What the task requires - Output each of the entries exactly, skipping every picture they contain.

- Opening Delimiter -

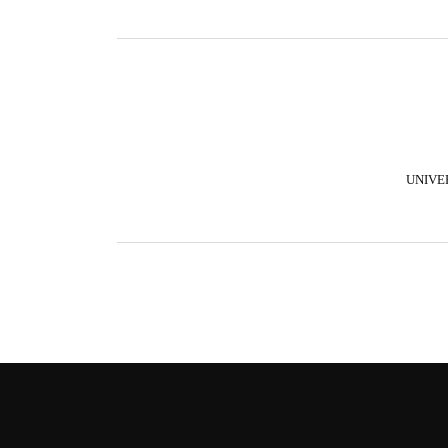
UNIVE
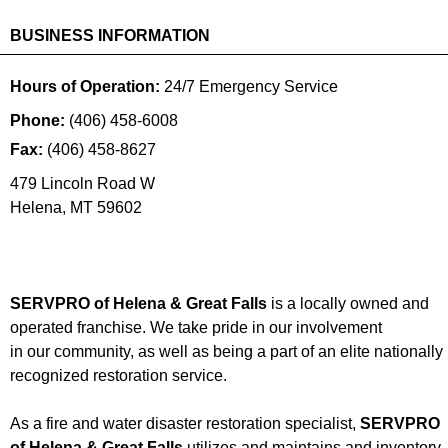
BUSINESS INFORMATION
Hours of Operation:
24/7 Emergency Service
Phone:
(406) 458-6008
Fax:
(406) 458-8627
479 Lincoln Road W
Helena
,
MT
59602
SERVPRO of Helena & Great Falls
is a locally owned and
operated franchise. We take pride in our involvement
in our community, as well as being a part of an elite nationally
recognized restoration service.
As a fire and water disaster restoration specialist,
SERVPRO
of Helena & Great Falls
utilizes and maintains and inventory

- Closing Delimiter -

Finished task -
UNIVE
BUSINESS INFORMATION
Hours of Operation:
24/7 Emergency Service
Phone:
(406) 458-6008
Fax:
(406) 458-8627
479 Lincoln Road W
Helena
,
MT
59602
SERVPRO of Helena & Great Falls
is a locally owned and
operated franchise. We take pride in our involvement
in our community, as well as being a part of an elite nationally
recognized restoration service.
As a fire and water disaster restoration specialist,
SERVPRO
of Helena & Great Falls
utilizes and maintains and inventory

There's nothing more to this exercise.